Hassan hopes the experimental rules will address this trend and encourage kick-passing as a core skill of the game.

“I keep referring back to the evidence, but I think what we're seeing is a slight deviation in a particular direction. And what we want to see is a slight correction of that back,” he said.

“So that the key skills that people are telling us they want to see, the kicking and catching of the ball, that they are not somehow lost to the game.

"I understand the argument which says...and we hear sometimes from coaches and certainly players that they don't mind how they win, but I would say this is a shared journey and that we need to be mindful of both what people were telling us in our consultations and also what the data was telling us.”

The GAA’s Standing Committee on the Playing Rules has proposed a restriction of three consecutive passes of the ball with the fist or open hand by players of the team in possession.
The GAA’s Standing Committee on the Playing Rules has proposed a restriction of three consecutive passes of the ball with the fist or open hand by players of the team in possession.

It has been suggested by some that the experimental rule that will limit the maximum number of consecutive hand-passes to three in any one passing sequence will be too difficult to police for referees.

Having viewed the trial matches that were played in October to assess the viability of the proposed experimental rules and gotten feedback from the referees involved, Hassan doesn’t believe that will be the case.

“We spoke to referees, and in the trial games we spoke to the referees,” he said.

“They have said on the whole that it isn't a big problem for them.
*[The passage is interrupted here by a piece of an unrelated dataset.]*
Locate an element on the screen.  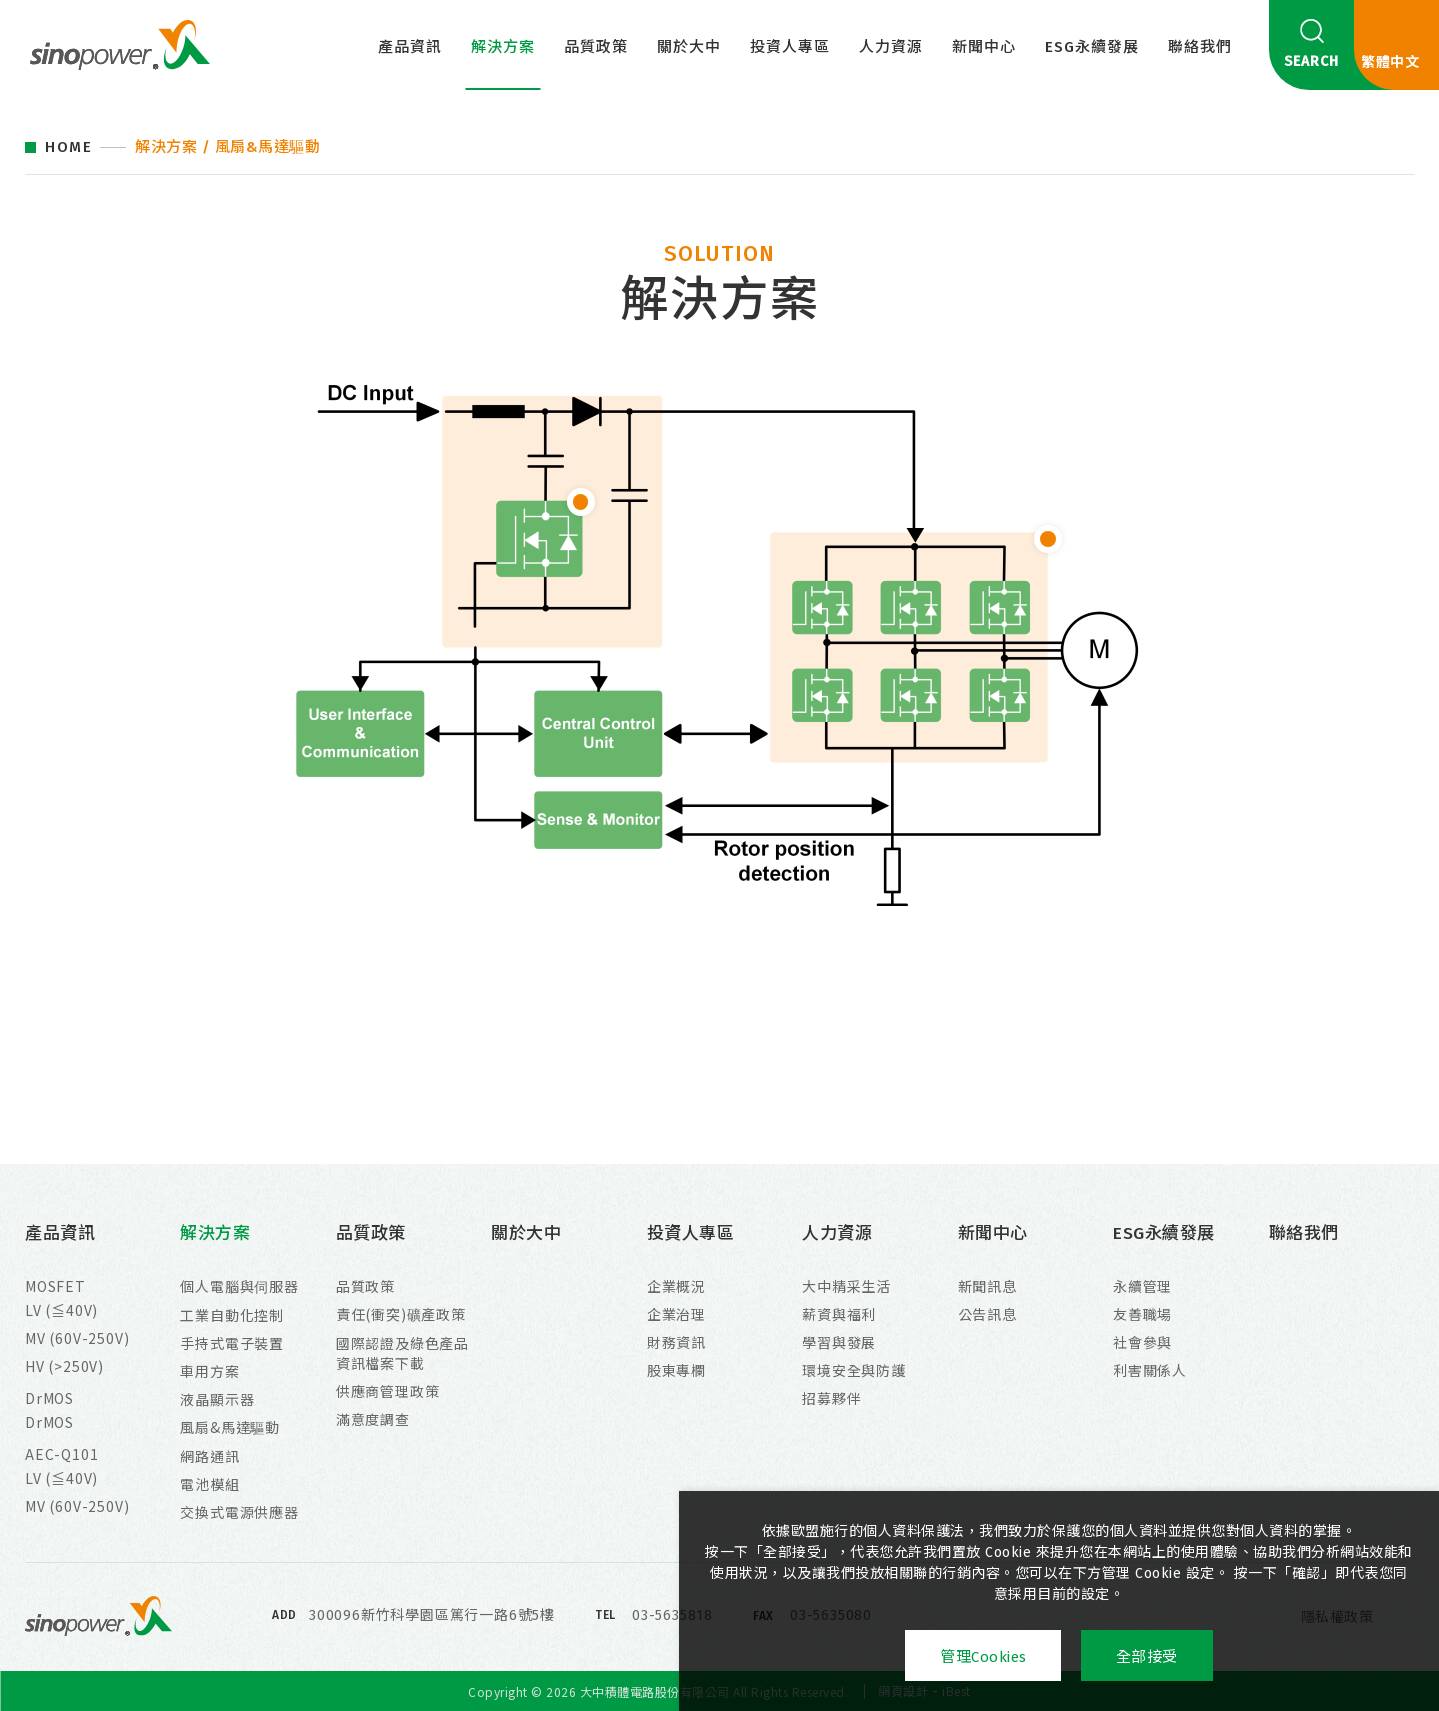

There will be particular education training sessions for the referees ahead of the tournaments. We can only go on the basis of what they have told us and they responded positively and don't have a big issue with the intervention.”

Meanwhile, GAA President John Horan said today that he will meet soon with the GPA to discuss any opposition they may have to the trialling of the experimental rules in this year’s Allianz Football League.

“They’ve asked me for a meeting and I’ve agreed to meet them,” said Horan.

“We’ll finalise that. Obviously I’m going to Philadelphia on Thursday (for the PWC GAA-GPA All-Star tour) but I’ve agreed with (GPA Chief Executive) Paul Flynn that the two of us will sit down and have a meeting.

“We’ll have a discussion and see, but, look, Central Council have made a decision, we’re not a kneejerk organisation, where Central Council are going to turn around and make an immediate change to decisions they’ve adopted.

“I think if I sit down with Paul, we’ll come to a resolution on all of this, I think it’ll be sorted. I’m not too worried.”